**What to do:**
Return the records word for word. Any pictures in them are not part of the copy.

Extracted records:
|---|

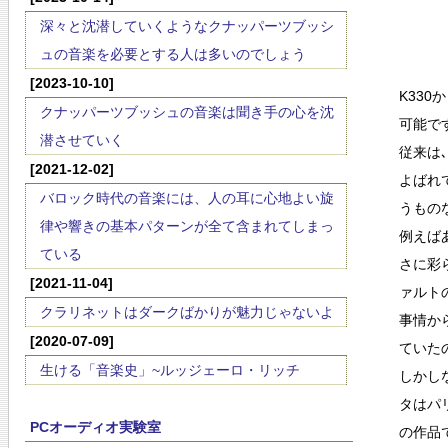
深々と沈潜していくようなクナッパーツブッシ
ュの音楽を必要とする人は多いのでしょう
[2023-10-10]
K33
クナッパーツブッシュの音楽は聞き手の心を沈
可能で
潜させていく
従来は
[2021-12-02]
よばれ
バロック時代の音楽には、人の耳に心地よい旋
うもの
律や響きの基本パターンが全て含まれてしまっ
例えば
ている
さに彩
[2021-11-04]
ァルト
クラリネットはダークばかりが魅力じゃないよ
事情か
[2020-07-09]
ていた
生ける「音楽史」~ルッジェーロ・リッチ
しかし
タはパ
PCオーディオ実験室
の作品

|---|

**Expected answer:**
深々と沈潜していくようなクナッパーツブッシ
ュの音楽を必要とする人は多いのでしょう
[2023-10-10]
K33
クナッパーツブッシュの音楽は聞き手の心を沈
可能で
潜させていく
従来は
[2021-12-02]
よばれ
バロック時代の音楽には、人の耳に心地よい旋
うもの
律や響きの基本パターンが全て含まれてしまっ
例えば
ている
さに彩
[2021-11-04]
ァルト
クラリネットはダークばかりが魅力じゃないよ
事情か
[2020-07-09]
ていた
生ける「音楽史」~ルッジェーロ・リッチ
しかし
タはパ
PCオーディオ実験室
の作品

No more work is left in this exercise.